_TASK GOAL_: Repeat all of the records word for word, but skip any picture.

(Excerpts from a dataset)
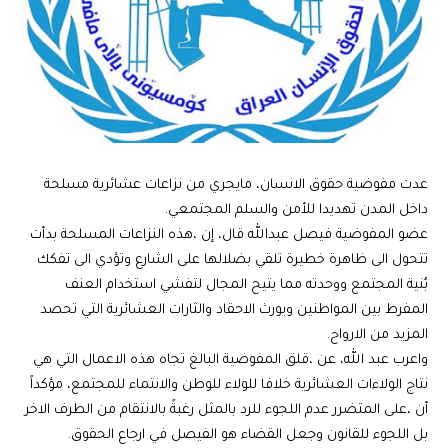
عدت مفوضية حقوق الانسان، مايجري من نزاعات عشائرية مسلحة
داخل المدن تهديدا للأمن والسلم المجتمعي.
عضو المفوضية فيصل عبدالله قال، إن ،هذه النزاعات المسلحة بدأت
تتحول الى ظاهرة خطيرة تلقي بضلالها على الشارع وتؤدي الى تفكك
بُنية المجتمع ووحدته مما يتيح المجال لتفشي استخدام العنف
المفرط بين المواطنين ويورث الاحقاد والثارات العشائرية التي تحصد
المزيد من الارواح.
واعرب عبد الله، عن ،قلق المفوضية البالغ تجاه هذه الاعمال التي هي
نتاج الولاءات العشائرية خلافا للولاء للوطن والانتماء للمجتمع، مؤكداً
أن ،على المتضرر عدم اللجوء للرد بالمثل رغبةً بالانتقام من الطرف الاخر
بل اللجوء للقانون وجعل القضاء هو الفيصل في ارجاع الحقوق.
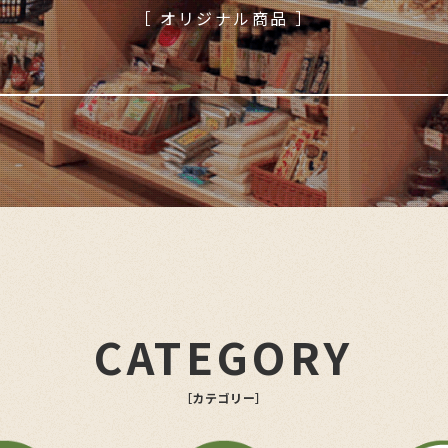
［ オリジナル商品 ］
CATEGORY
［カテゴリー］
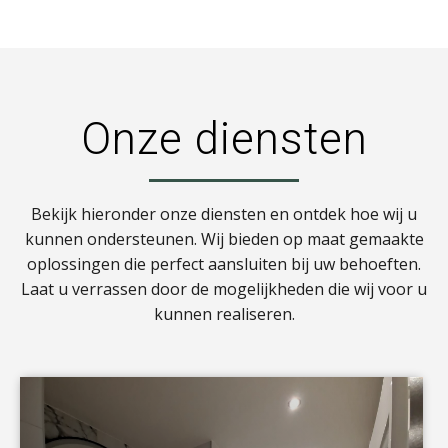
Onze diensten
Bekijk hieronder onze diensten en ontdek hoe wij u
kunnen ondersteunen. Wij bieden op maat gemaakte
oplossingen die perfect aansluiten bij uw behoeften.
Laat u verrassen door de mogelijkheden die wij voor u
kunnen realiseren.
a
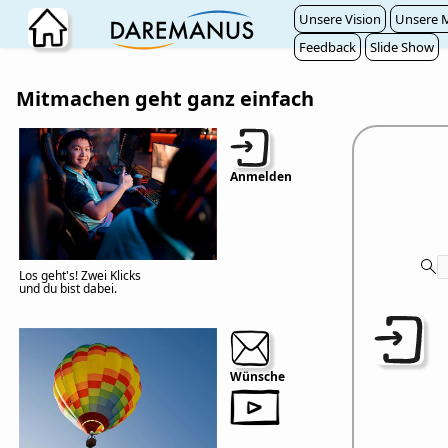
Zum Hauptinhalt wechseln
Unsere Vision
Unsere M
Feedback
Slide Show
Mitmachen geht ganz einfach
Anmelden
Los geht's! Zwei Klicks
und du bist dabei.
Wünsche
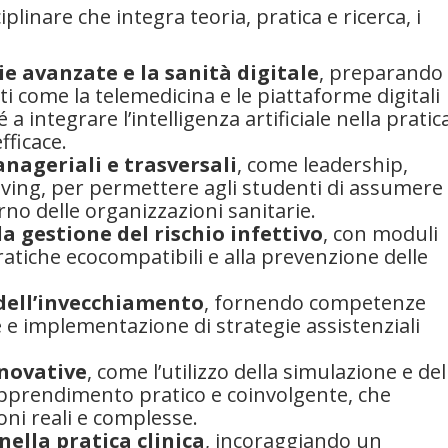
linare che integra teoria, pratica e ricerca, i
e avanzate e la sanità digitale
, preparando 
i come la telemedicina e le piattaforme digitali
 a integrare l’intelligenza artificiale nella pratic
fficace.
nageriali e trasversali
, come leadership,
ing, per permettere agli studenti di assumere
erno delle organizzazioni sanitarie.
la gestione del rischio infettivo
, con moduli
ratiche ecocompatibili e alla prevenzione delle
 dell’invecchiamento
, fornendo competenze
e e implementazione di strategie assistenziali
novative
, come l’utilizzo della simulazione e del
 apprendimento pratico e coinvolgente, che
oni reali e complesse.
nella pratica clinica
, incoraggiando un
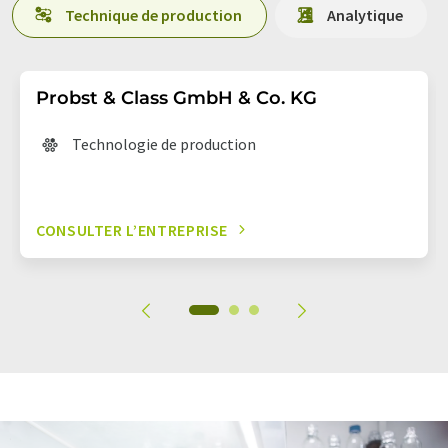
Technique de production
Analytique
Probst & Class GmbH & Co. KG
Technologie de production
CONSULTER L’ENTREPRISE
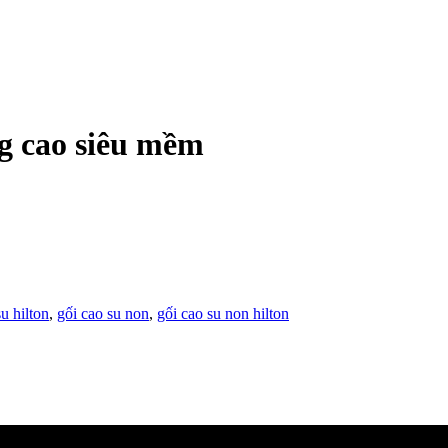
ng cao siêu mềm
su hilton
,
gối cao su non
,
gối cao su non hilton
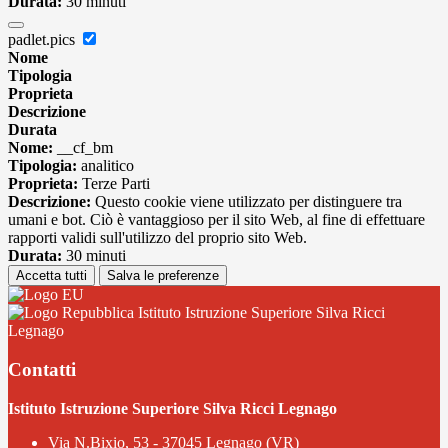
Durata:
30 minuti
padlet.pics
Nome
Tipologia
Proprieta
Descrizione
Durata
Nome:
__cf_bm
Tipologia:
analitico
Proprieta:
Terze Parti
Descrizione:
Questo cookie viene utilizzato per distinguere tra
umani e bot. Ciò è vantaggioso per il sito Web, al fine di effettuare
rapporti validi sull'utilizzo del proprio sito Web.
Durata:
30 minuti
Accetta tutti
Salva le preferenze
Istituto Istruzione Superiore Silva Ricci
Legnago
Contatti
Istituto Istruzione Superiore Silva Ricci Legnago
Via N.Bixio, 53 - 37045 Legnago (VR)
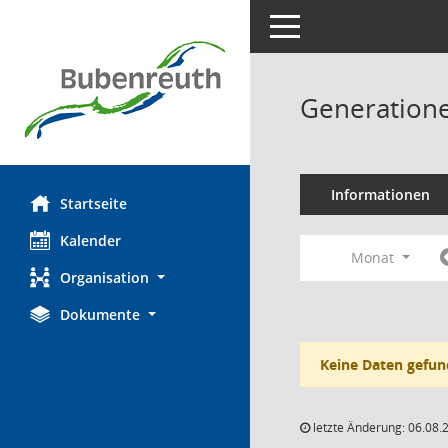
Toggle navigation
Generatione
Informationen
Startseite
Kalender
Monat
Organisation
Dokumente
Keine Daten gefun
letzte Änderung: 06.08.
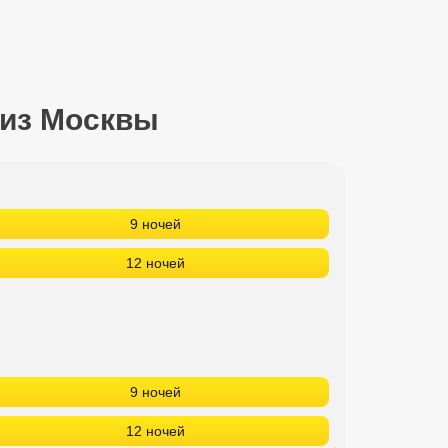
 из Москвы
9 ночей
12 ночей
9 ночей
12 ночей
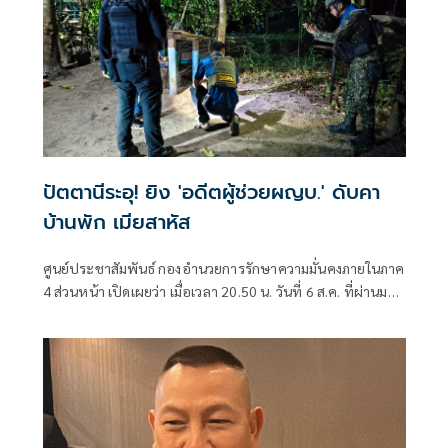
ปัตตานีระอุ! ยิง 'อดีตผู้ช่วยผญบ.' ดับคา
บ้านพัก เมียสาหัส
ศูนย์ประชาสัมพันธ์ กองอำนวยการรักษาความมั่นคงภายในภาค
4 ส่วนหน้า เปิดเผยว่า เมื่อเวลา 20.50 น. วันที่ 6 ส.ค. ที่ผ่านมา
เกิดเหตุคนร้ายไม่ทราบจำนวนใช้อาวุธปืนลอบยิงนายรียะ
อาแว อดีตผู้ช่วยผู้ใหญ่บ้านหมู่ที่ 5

_RESULT FOR THIS EXERCISE_:
عدت مفوضية حقوق الانسان، مايجري من نزاعات عشائرية مسلحة
داخل المدن تهديدا للأمن والسلم المجتمعي.
عضو المفوضية فيصل عبدالله قال، إن ،هذه النزاعات المسلحة بدأت
تتحول الى ظاهرة خطيرة تلقي بضلالها على الشارع وتؤدي الى تفكك
بُنية المجتمع ووحدته مما يتيح المجال لتفشي استخدام العنف
المفرط بين المواطنين ويورث الاحقاد والثارات العشائرية التي تحصد
المزيد من الارواح.
واعرب عبد الله، عن ،قلق المفوضية البالغ تجاه هذه الاعمال التي هي
نتاج الولاءات العشائرية خلافا للولاء للوطن والانتماء للمجتمع، مؤكداً
أن ،على المتضرر عدم اللجوء للرد بالمثل رغبةً بالانتقام من الطرف الاخر
بل اللجوء للقانون وجعل القضاء هو الفيصل في ارجاع الحقوق.
［ オリジナル商品 ］
CATEGORY
［カテゴリー］
Onze diensten
Bekijk hieronder onze diensten en ontdek hoe wij u
kunnen ondersteunen. Wij bieden op maat gemaakte
oplossingen die perfect aansluiten bij uw behoeften.
Laat u verrassen door de mogelijkheden die wij voor u
kunnen realiseren.
a
Zum Hauptinhalt wechseln
Unsere Vision
Unsere M
Feedback
Slide Show
Mitmachen geht ganz einfach
Anmelden
Los geht's! Zwei Klicks
und du bist dabei.
Wünsche
linare che integra teoria, pratica e ricerca, i
e avanzate e la sanità digitale
, preparando 
i come la telemedicina e le piattaforme digitali
 a integrare l’intelligenza artificiale nella pratic
fficace.
nageriali e trasversali
, come leadership,
ing, per permettere agli studenti di assumere
erno delle organizzazioni sanitarie.
la gestione del rischio infettivo
, con moduli
ratiche ecocompatibili e alla prevenzione delle
 dell’invecchiamento
, fornendo competenze
e e implementazione di strategie assistenziali
novative
, come l’utilizzo della simulazione e del
 apprendimento pratico e coinvolgente, che
oni reali e complesse.
nella pratica clinica
, incoraggiando un
Technique de production
Analytique
Probst & Class GmbH & Co. KG
Technologie de production
CONSULTER L’ENTREPRISE
ng cao siêu mềm
su hilton
,
gối cao su non
,
gối cao su non hilton
Durata:
30 minuti
padlet.pics
Nome
Tipologia
Proprieta
Descrizione
Durata
Nome:
__cf_bm
Tipologia:
analitico
Proprieta:
Terze Parti
Descrizione:
Questo cookie viene utilizzato per distinguere tra
umani e bot. Ciò è vantaggioso per il sito Web, al fine di effettuare
rapporti validi sull'utilizzo del proprio sito Web.
Durata:
30 minuti
Accetta tutti
Salva le preferenze
Istituto Istruzione Superiore Silva Ricci
Legnago
Contatti
Istituto Istruzione Superiore Silva Ricci Legnago
Via N.Bixio, 53 - 37045 Legnago (VR)
Toggle navigation
Generatione
Informationen
Startseite
Kalender
Monat
Organisation
Dokumente
Keine Daten gefun
letzte Änderung: 06.08.
 из Москвы
9 ночей
12 ночей
9 ночей
12 ночей
ปัตตานีระอุ! ยิง 'อดีตผู้ช่วยผญบ.' ดับคา
บ้านพัก เมียสาหัส
ศูนย์ประชาสัมพันธ์ กองอำนวยการรักษาความมั่นคงภายในภาค
4 ส่วนหน้า เปิดเผยว่า เมื่อเวลา 20.50 น. วันที่ 6 ส.ค. ที่ผ่านมา
เกิดเหตุคนร้ายไม่ทราบจำนวนใช้อาวุธปืนลอบยิงนายรียะ
อาแว อดีตผู้ช่วยผู้ใหญ่บ้านหมู่ที่ 5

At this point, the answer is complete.